What is expected
Everything from the line with "PERSINAS ASAD Aceh" to the line with "reputación. Descubre cómo las respuestas" in the listing below, both lines included, needs to be copied exactly, apart from the pictures.

• • • • • • •

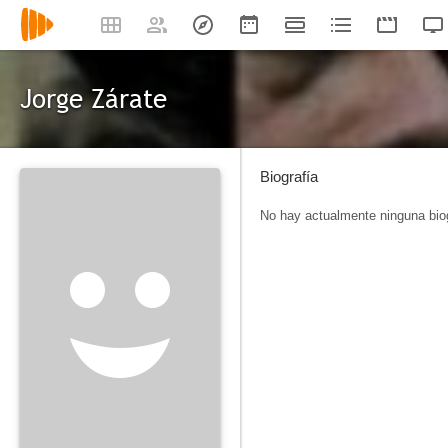
Jorge Zárate
Biografía
No hay actualmente ninguna biog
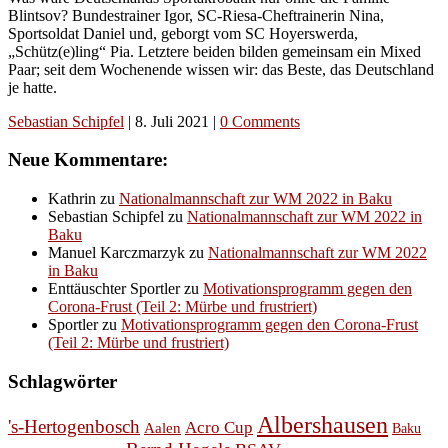
Blintsov? Bundestrainer Igor, SC-Riesa-Cheftrainerin Nina,
Sportsoldat Daniel und, geborgt vom SC Hoyerswerda,
„Schütz(e)ling“ Pia. Letztere beiden bilden gemeinsam ein Mixed
Paar; seit dem Wochenende wissen wir: das Beste, das Deutschland
je hatte.
Sebastian Schipfel
|
8. Juli 2021
|
0 Comments
Neue Kommentare:
Kathrin
zu
Nationalmannschaft zur WM 2022 in Baku
Sebastian Schipfel
zu
Nationalmannschaft zur WM 2022 in
Baku
Manuel Karczmarzyk
zu
Nationalmannschaft zur WM 2022
in Baku
Enttäuschter Sportler
zu
Motivationsprogramm gegen den
Corona-Frust (Teil 2: Mürbe und frustriert)
Sportler
zu
Motivationsprogramm gegen den Corona-Frust
(Teil 2: Mürbe und frustriert)
Schlagwörter
Albershausen
's-Hertogenbosch
Acro Cup
Aalen
Baku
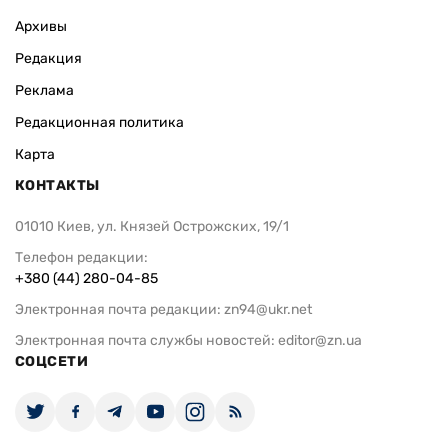
ВАС ЗАИНТЕРЕСУЕТ
В КГГА рассказали, как Киев
Сегодня в У
готовится к самым сложным
войск связи
сценариям этой зимой
ВСУ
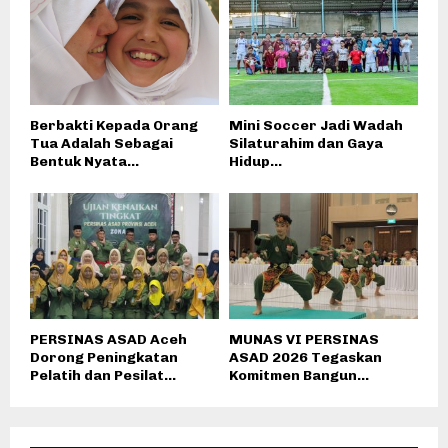
Berbakti Kepada Orang
Mini Soccer Jadi Wadah
Tua Adalah Sebagai
Silaturahim dan Gaya
Bentuk Nyata...
Hidup...
PERSINAS ASAD Aceh
MUNAS VI PERSINAS
Dorong Peningkatan
ASAD 2026 Tegaskan
Pelatih dan Pesilat...
Komitmen Bangun...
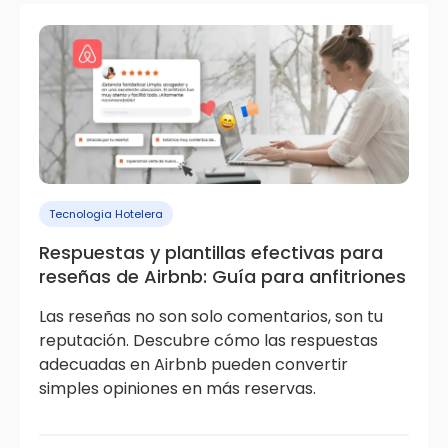
Tecnologia Hotelera
Respuestas y plantillas efectivas para
reseñas de Airbnb: Guía para anfitriones
Las reseñas no son solo comentarios, son tu
reputación. Descubre cómo las respuestas
adecuadas en Airbnb pueden convertir
simples opiniones en más reservas.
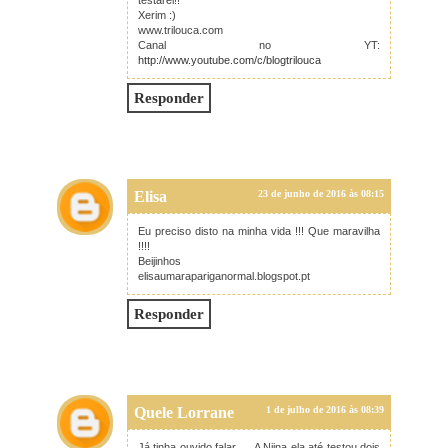
testarei!!
Xerim :)
www.trilouca.com
Canal no YT:
http://www.youtube.com/c/blogtrilouca
Responder
Elisa
23 de junho de 2016 às 08:15
Eu preciso disto na minha vida !!! Que maravilha
!!!!
Beijinhos
elisaumarapariganormal.blogspot.pt
Responder
Quele Lorrane
1 de julho de 2016 às 08:39
Já tinha ouvido falar .... A Niina ela até testou dois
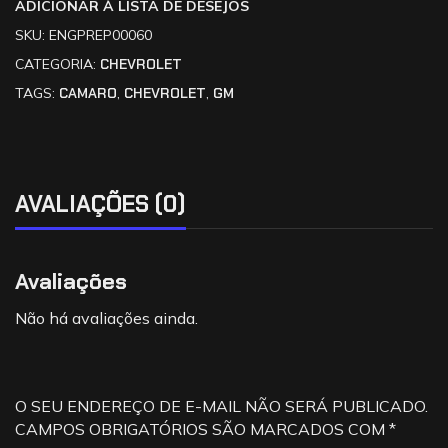
ADICIONAR À LISTA DE DESEJOS
SKU:
ENGPREP00060
CATEGORIA:
CHEVROLET
TAGS:
CAMARO
,
CHEVROLET
,
GM
AVALIAÇÕES (0)
Avaliações
Não há avaliações ainda.
O SEU ENDEREÇO DE E-MAIL NÃO SERÁ PUBLICADO.
CAMPOS OBRIGATÓRIOS SÃO MARCADOS COM
*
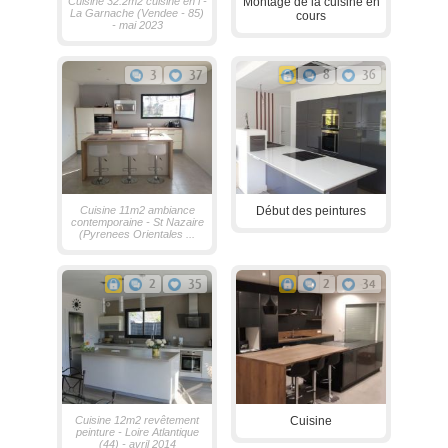
Cuisine 32.2m2 cuisine en i -
Montage de la cuisine en
La Garnache (Vendee - 85)
cours
- mai 2023
3
37
8
36
Cuisine 11m2 ambiance
Début des peintures
contemporaine - St Nazaire
(Pyrenees Orientales ...
2
35
2
34
Cuisine 12m2 revêtement
Cuisine
peinture - Loire Atlantique
(44) - avril 2014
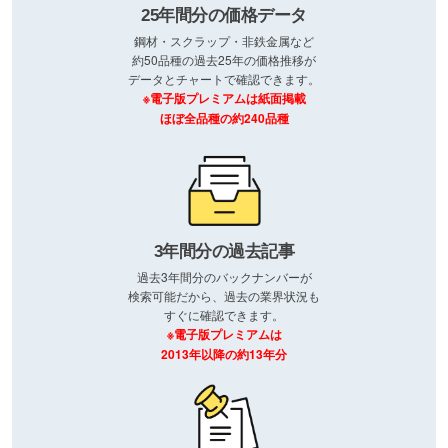
25年間分の価格データ
鋼材・スクラップ・非鉄金属など
約50品種の過去25年の価格推移が
データとチャートで確認できます。
※電子版プレミアムは紙面掲載
ほぼ全品種の約240品種
3年間分の過去記事
過去3年間分のバックナンバーが
検索可能だから、過去の業界状況も
すぐに確認できます。
※電子版プレミアムは
2013年以降の約13年分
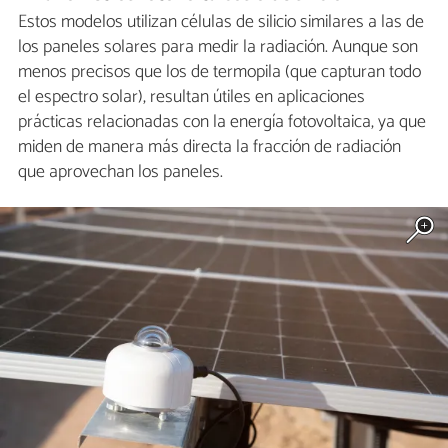
Estos modelos utilizan células de silicio similares a las de
los paneles solares para medir la radiación. Aunque son
menos precisos que los de termopila (que capturan todo
el espectro solar), resultan útiles en aplicaciones
prácticas relacionadas con la energía fotovoltaica, ya que
miden de manera más directa la fracción de radiación
que aprovechan los paneles.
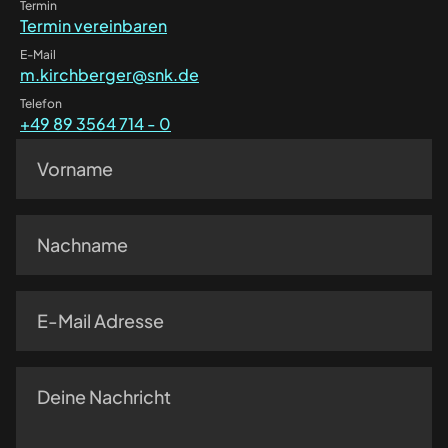
Termin
Termin vereinbaren
E-Mail
m.kirchberger@snk.de
Telefon
+49 89 3564 714 - 0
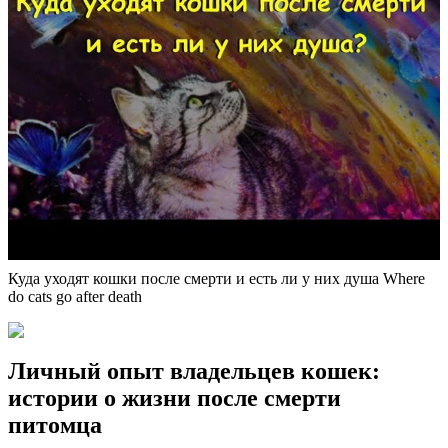
Куда уходят кошки после смерти и есть ли у них душа Where
do cats go after death
Личный опыт владельцев кошек:
истории о жизни после смерти
питомца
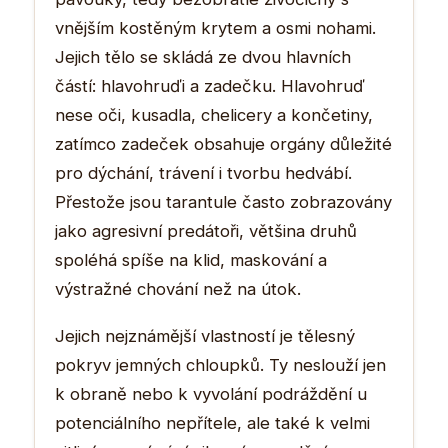
vnějším kostěným krytem a osmi nohami.
Jejich tělo se skládá ze dvou hlavních
částí: hlavohruďi a zadečku. Hlavohruď
nese oči, kusadla, chelicery a končetiny,
zatímco zadeček obsahuje orgány důležité
pro dýchání, trávení i tvorbu hedvábí.
Přestože jsou tarantule často zobrazovány
jako agresivní predátoři, většina druhů
spoléhá spíše na klid, maskování a
výstražné chování než na útok.
Jejich nejznámější vlastností je tělesný
pokryv jemných chloupků. Ty neslouží jen
k obraně nebo k vyvolání podráždění u
potenciálního nepřítele, ale také k velmi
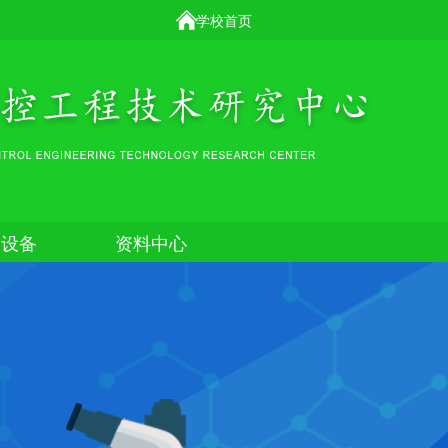
学校首页
器设备
资料中心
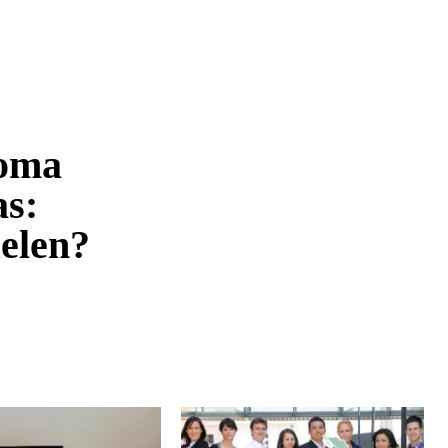
roma
as:
elen?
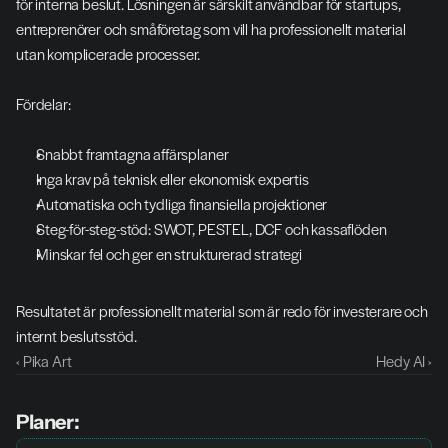
för interna beslut. Lösningen är särskilt användbar för startups, 
entreprenörer och småföretag som vill ha professionellt material 
utan komplicerade processer.
Fördelar:
Snabbt framtagna affärsplaner
Inga krav på teknisk eller ekonomisk expertis
Automatiska och tydliga finansiella projektioner
Steg-för-steg-stöd: SWOT, PESTEL, DCF och kassaflöden
Minskar fel och ger en strukturerad strategi
Resultatet är professionellt material som är redo för investerare och 
internt beslutsstöd.
‹ Pika Art
Hedy AI ›
Planer:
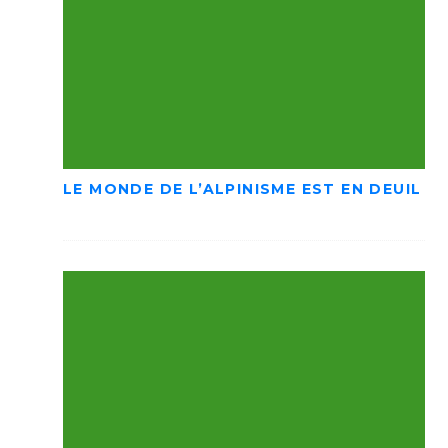
LE MONDE DE L’ALPINISME EST EN DEUIL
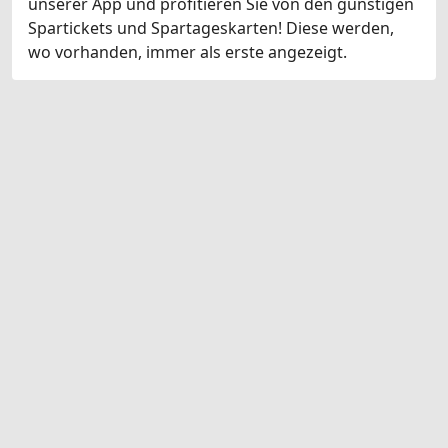
unserer App und profitieren Sie von den günstigen
Spartickets und Spartageskarten! Diese werden,
wo vorhanden, immer als erste angezeigt.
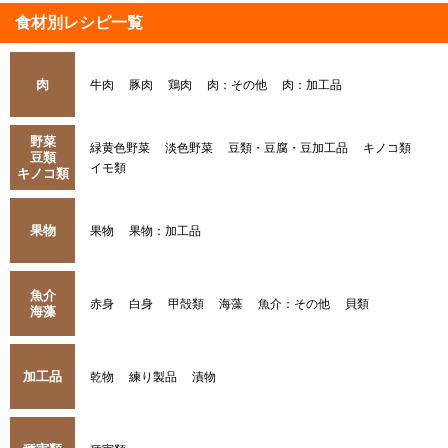
食材別レシピ一覧
肉
牛肉
豚肉
鶏肉
肉：その他
肉：加工品
野菜
緑黄色野菜
淡色野菜
豆類・豆腐・豆加工品
キノコ類
豆類
イモ類
キノコ類
果物
果物
果物：加工品
魚介
赤身
白身
甲殻類
海藻
魚介：その他
貝類
海藻
加工品
乾物
練り製品
漬物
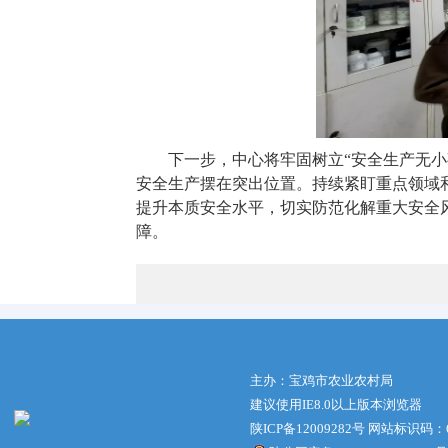
下一步，中心将牢固树立“安全生产无小
安全生产摆在突出位置。持续紧盯重点领域
提升本质安全水平，切实防范化解重大安全
障。
主办：宝鸡市农业农村局
建议使用IE8.0以上版本浏览器
陕ICP备12009282号
网站标识码：61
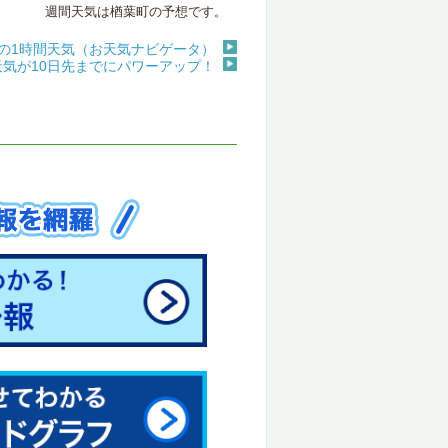
週間天気は楢葉町の予想です。
の1時間天気（お天気ナビゲータ）
天気が10日先までにパワーアップ！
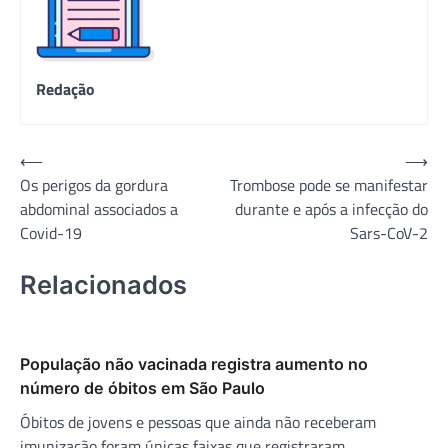
Redação
Navegação
⟵
⟶
Os perigos da gordura
Trombose pode se manifestar
de
abdominal associados a
durante e após a infecção do
Post
Covid-19
Sars-CoV-2
Relacionados
População não vacinada registra aumento no
número de óbitos em São Paulo
Óbitos de jovens e pessoas que ainda não receberam
imunização foram únicas faixas que registraram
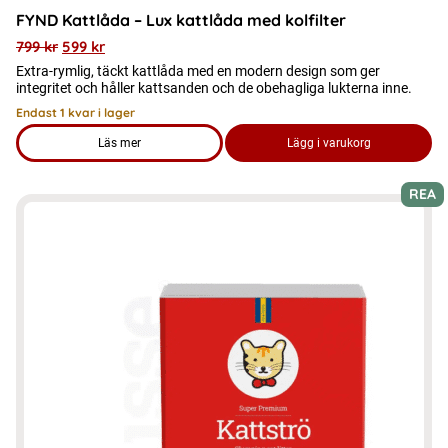
FYND Kattlåda – Lux kattlåda med kolfilter
799
kr
599
kr
Extra-rymlig, täckt kattlåda med en modern design som ger
integritet och håller kattsanden och de obehagliga lukterna inne.
Endast 1 kvar i lager
Läs mer
Lägg i varukorg
om produkten FYND Kattlåda – Lux kattlåda med kolfilter
REA
Den
här
produkten
har
flera
varianter.
De
olika
alternativen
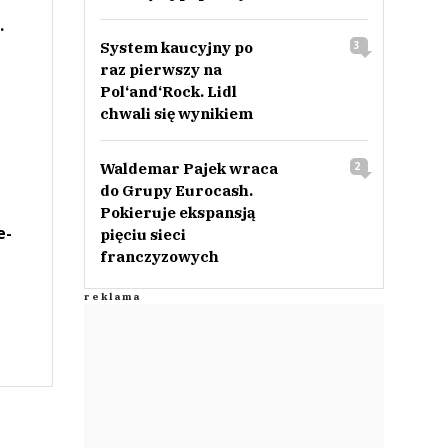
.
System kaucyjny po
3
raz pierwszy na
Pol‘and‘Rock. Lidl
chwali się wynikiem
Waldemar Pajek wraca
2
do Grupy Eurocash.
Pokieruje ekspansją
e-
pięciu sieci
franczyzowych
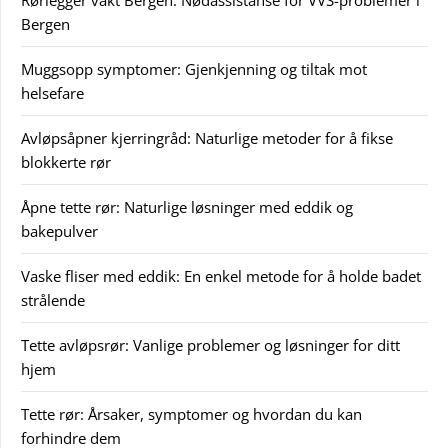
Bergen
Muggsopp symptomer: Gjenkjenning og tiltak mot
helsefare
Avløpsåpner kjerringråd: Naturlige metoder for å fikse
blokkerte rør
Åpne tette rør: Naturlige løsninger med eddik og
bakepulver
Vaske fliser med eddik: En enkel metode for å holde badet
strålende
Tette avløpsrør: Vanlige problemer og løsninger for ditt
hjem
Tette rør: Årsaker, symptomer og hvordan du kan
forhindre dem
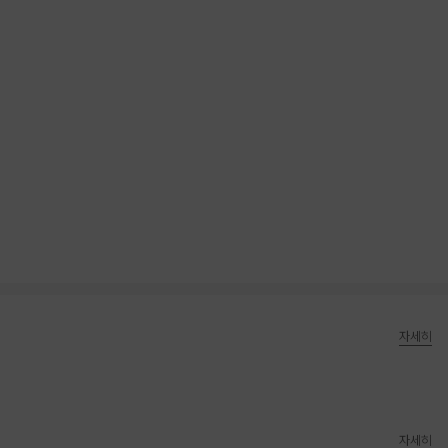
자세히
자세히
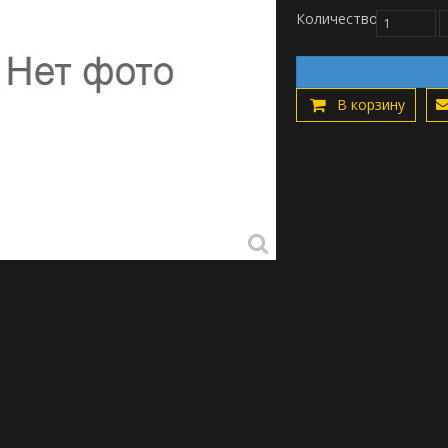
Количество
В корзину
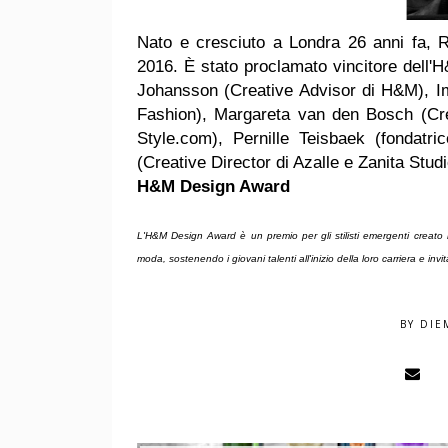
Nato e cresciuto a Londra 26 anni fa, R
2016. È stato proclamato vincitore dell
Johansson (Creative Advisor di H&M), Im
Fashion), Margareta van den Bosch (Cre
Style.com), Pernille Teisbaek (fondatri
(Creative Director di Azalle e Zanita Studi
H&M Design Award
L'H&M Design Award è un premio per gli stilisti emergenti creato
moda, sostenendo i giovani talenti all'inizio della loro carriera e i
BY
DIE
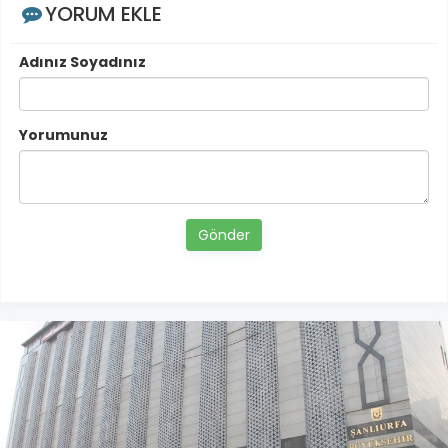
YORUM EKLE
Adınız Soyadınız
Yorumunuz
Gönder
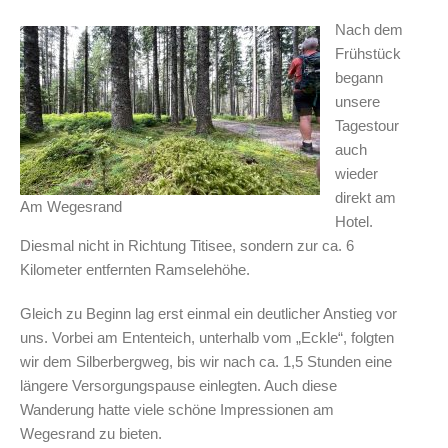
Nach dem
Frühstück
begann
unsere
Tagestour
auch
wieder
direkt am
Am Wegesrand
Hotel.
Diesmal nicht in Richtung Titisee, sondern zur ca. 6
Kilometer entfernten Ramselehöhe.
Gleich zu Beginn lag erst einmal ein deutlicher Anstieg vor
uns. Vorbei am Ententeich, unterhalb vom „Eckle“, folgten
wir dem Silberbergweg, bis wir nach ca. 1,5 Stunden eine
längere Versorgungspause einlegten. Auch diese
Wanderung hatte viele schöne Impressionen am
Wegesrand zu bieten.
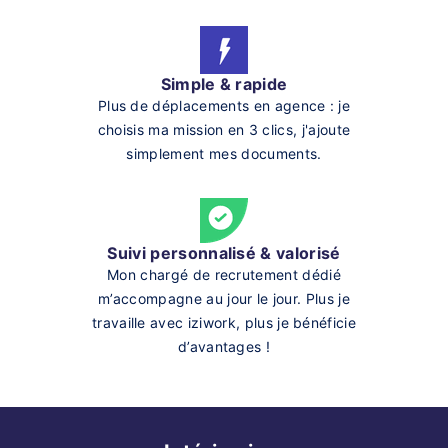
Simple & rapide
Plus de déplacements en agence : je
choisis ma mission en 3 clics, j'ajoute
simplement mes documents.
Suivi personnalisé & valorisé
Mon chargé de recrutement dédié
m’accompagne au jour le jour. Plus je
travaille avec iziwork, plus je bénéficie
d’avantages !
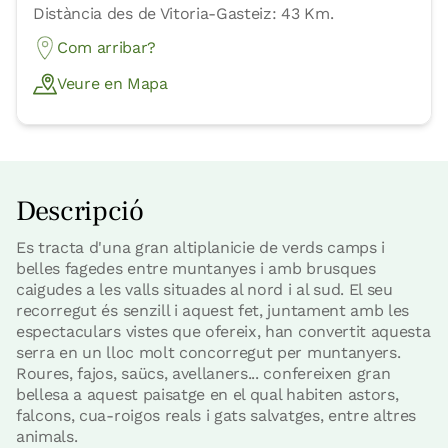
Distància des de Vitoria-Gasteiz: 43 Km.
Com arribar?
Veure en Mapa
Descripció
Es tracta d'una gran altiplanicie de verds camps i
belles fagedes entre muntanyes i amb brusques
caigudes a les valls situades al nord i al sud. El seu
recorregut és senzill i aquest fet, juntament amb les
espectaculars vistes que ofereix, han convertit aquesta
serra en un lloc molt concorregut per muntanyers.
Roures, fajos, saücs, avellaners... confereixen gran
bellesa a aquest paisatge en el qual habiten astors,
falcons, cua-roigos reals i gats salvatges, entre altres
animals.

• • • • • • •

Response area
PERSINAS ASAD Aceh
MUNAS VI PERSINAS
Dorong Peningkatan
ASAD 2026 Tegaskan
Pelatih dan Pesilat...
Komitmen Bangun...
Tecnologia Hotelera
Respuestas y plantillas efectivas para
reseñas de Airbnb: Guía para anfitriones
Las reseñas no son solo comentarios, son tu
reputación. Descubre cómo las respuestas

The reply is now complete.